Flamenco,
de Carlos Saura

Flamenco, Espanha, 1996


Para os que acreditam que a função da crítica é tão somente servir de indicativo se devemos ou não ir ao cinema, resolvamos logo a parada: vão ver Flamenco! Para os outros, que crêem como a Contracampo que a crítica deve estabelecer um diálogo com o espectador de forma a engrandecer a experiência de ver um filme, podendo principalmente ser lida após a assistência do mesmo, continuem lendo. Isso porque é completamente impossível se tratar de Flamenco sem que se comece pelo plano final. Não é um filme de suspense, que faça tanta diferença assim saber como termina mas ainda assim há os que não gostam de saber, então que fiquem avisados.
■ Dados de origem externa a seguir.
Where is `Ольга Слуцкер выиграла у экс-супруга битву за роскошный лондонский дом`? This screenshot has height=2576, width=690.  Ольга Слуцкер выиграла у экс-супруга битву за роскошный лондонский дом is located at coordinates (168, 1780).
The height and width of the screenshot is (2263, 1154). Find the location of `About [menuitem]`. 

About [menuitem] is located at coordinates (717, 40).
Isso dito, o plano final de Flamenco é uma das maiores sacadas de Saura, que fecha completamente o sentido de seu filme, para os que ainda não tenham entendido. Porque pode-se facilmente chamá-lo de "teatro filmado", o que seria um profundo absurdo, ou ainda de filme de "variedades", com números musicais e coreografados. Pois bem, é o plano final que dissipa qualquer possibilidade de leitura como esta. Após filmar durante quase duas horas vários artistas e companhias apresentando a música e dança flamenca, a câmera de Saura (ou seria melhor dizer, de Vittorio Storaro) sobe para revelar as estruturas do galpão onde tudo aquilo foi filmado. Mas, ela não se contenta com este movimento, e segue subindo, rumo a uma janela quase no teto, e por ela sai, como que mergulhando na cidade lá fora. É um plano que diz muito, provando que linguagem é discurso. Com ele, Saura afirma: isto que vocês viram até agora é um microcosmo daquilo lá fora, da Espanha. Vejam nossas ruas, entendam nosso povo. O flamenco pode ajudar, mas sozinho não consegue resumir tamanha complexidade.
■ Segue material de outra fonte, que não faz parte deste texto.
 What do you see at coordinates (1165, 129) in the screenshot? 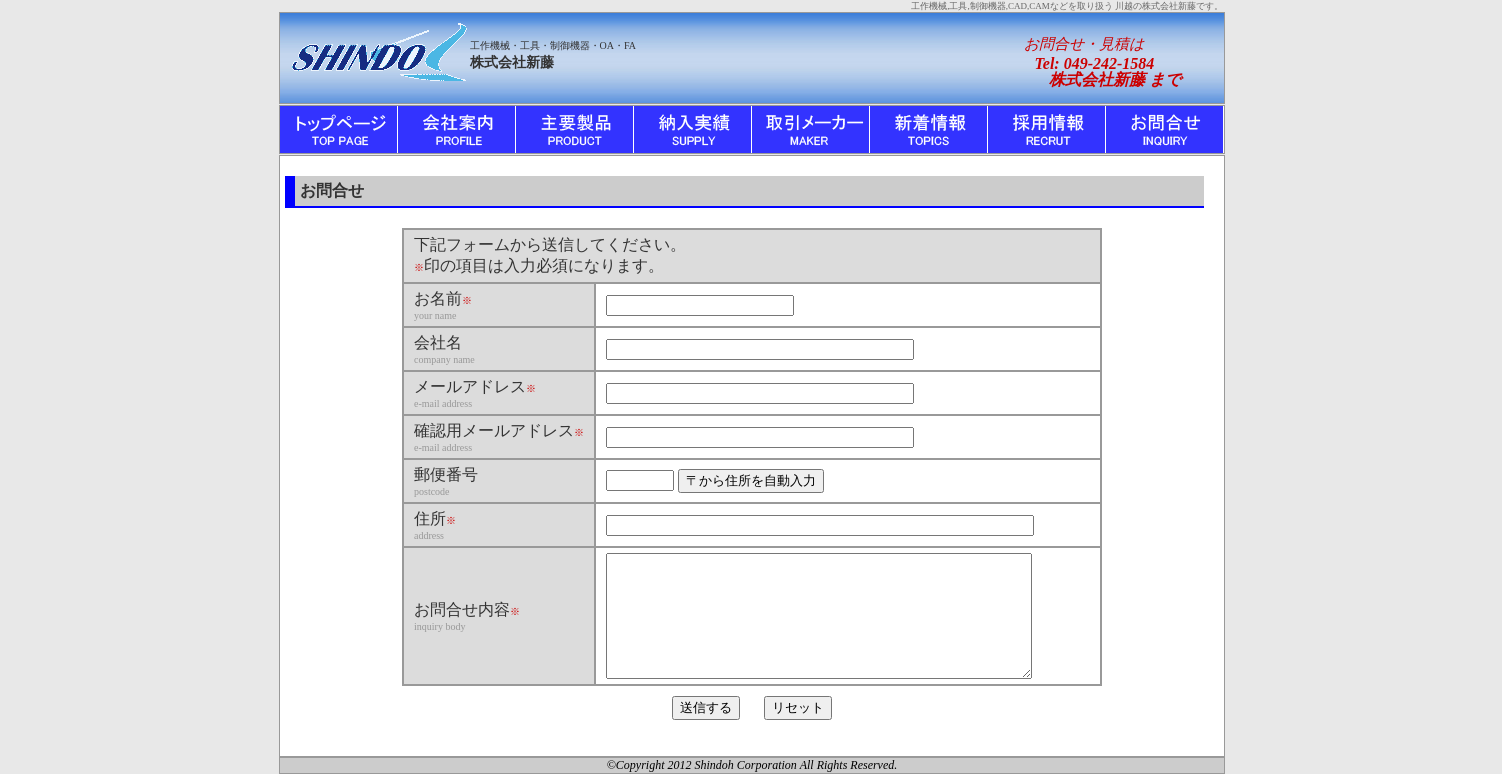 I see `お問合せ` at bounding box center [1165, 129].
O plano por si só vale um filme, mas ele somente é o ponto final em duas horas do mais puro êxtase, da completa magia que é assistir a perfeita simbiose entre cineasta e fotógrafo, entre criador e obra, entre artistas e a câmera. Porque o que poderia soar simples ou até mesmo redutor (cineasta filma manifestação artística) é tornado sublime pelo olho de Storaro misturado ao conhecimento de Saura do que filme. Porque se pensamos no trabalho da dobradinha em Tango vemos a diferença: neste último, Saura não está no terreno que tanto o apaixona e que lhe permitiu criar a trilogia de Carmen, Bodas de Sangue e Amor Bruxo. Por isso, o filme "argentino" soava muitas vezes apenas estético, com pouca alma, e sua história não chegava a funcionar. Em Flamenco (anterior a Tango, é bom que se diga), Saura demonstra que não precisa de trama ficcional. O flamenco por si só é composto de drama o suficiente para sustentar um filme.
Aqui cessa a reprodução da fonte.